Exercise directions: Give back exactly the lines from the one holding "Evästeet (391, 2547)" to the last line of the entries, both included, and nothing more.

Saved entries
■ ■ ■ ■

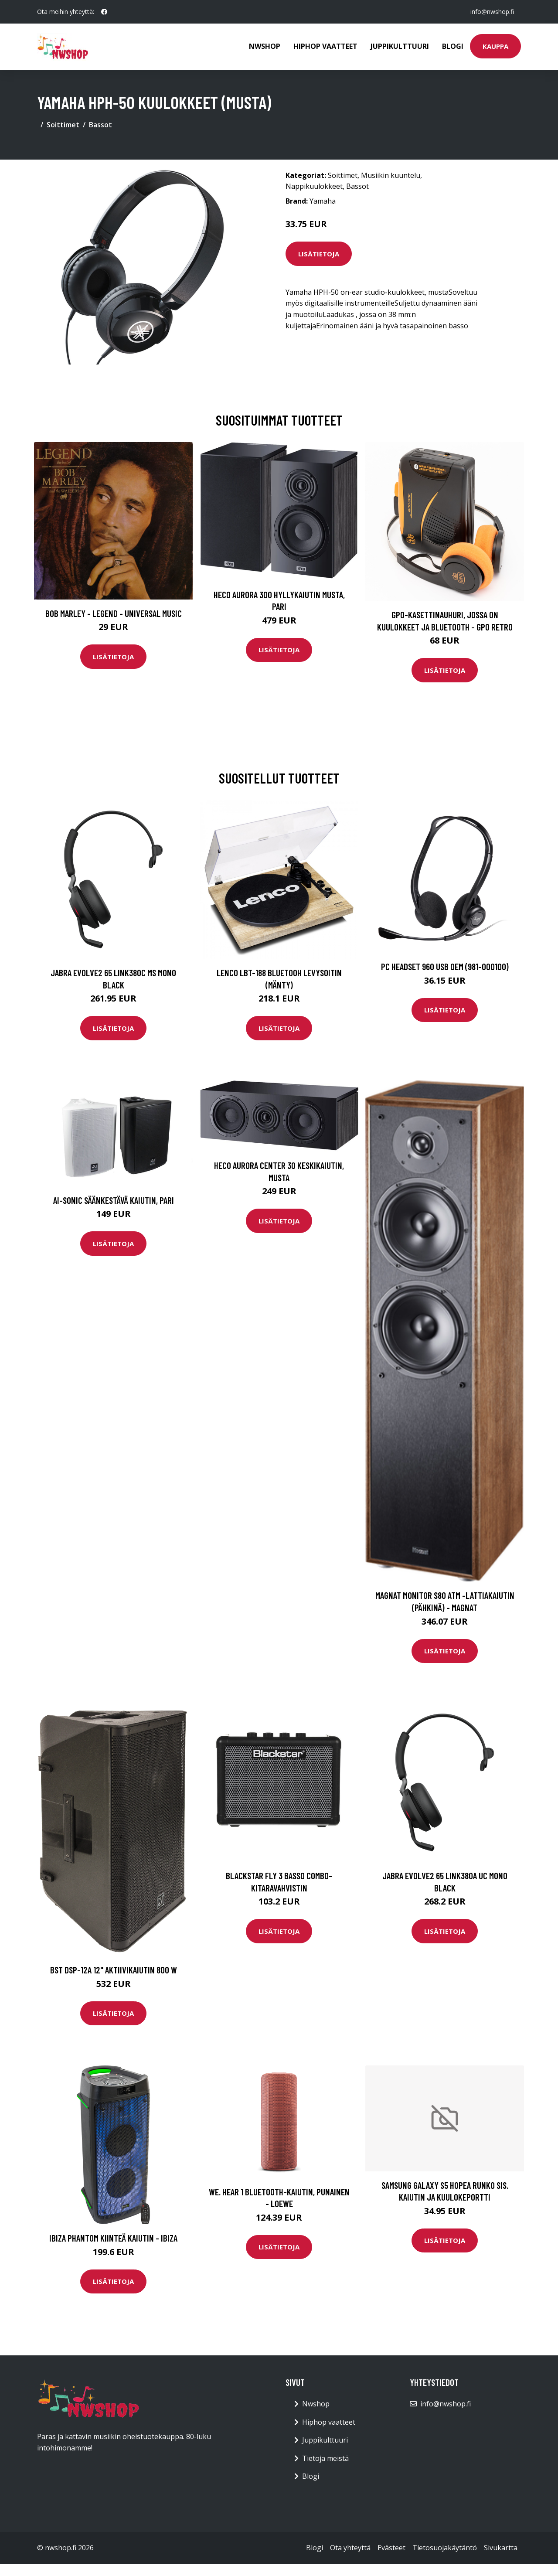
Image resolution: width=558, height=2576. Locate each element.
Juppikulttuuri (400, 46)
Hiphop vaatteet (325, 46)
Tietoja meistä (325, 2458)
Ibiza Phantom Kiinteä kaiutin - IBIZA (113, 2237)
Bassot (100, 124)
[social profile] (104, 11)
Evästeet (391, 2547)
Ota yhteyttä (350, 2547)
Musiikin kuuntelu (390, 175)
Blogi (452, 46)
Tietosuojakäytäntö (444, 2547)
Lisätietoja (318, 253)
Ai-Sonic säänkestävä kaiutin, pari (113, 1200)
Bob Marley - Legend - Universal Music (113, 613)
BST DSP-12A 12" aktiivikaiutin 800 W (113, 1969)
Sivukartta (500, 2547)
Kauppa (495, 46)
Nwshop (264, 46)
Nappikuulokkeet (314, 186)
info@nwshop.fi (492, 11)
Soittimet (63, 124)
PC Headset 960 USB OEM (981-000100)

■ ■ ■ ■

Completed exercise:
Evästeet (391, 2547)
Ota yhteyttä (350, 2547)
Musiikin kuuntelu (390, 175)
Blogi (452, 46)
Tietosuojakäytäntö (444, 2547)
Lisätietoja (318, 253)
Ai-Sonic säänkestävä kaiutin, pari (113, 1200)
Bob Marley - Legend - Universal Music (113, 613)
BST DSP-12A 12" aktiivikaiutin 800 W (113, 1969)
Sivukartta (500, 2547)
Kauppa (495, 46)
Nwshop (264, 46)
Nappikuulokkeet (314, 186)
info@nwshop.fi (492, 11)
Soittimet (63, 124)
PC Headset 960 USB OEM (981-000100)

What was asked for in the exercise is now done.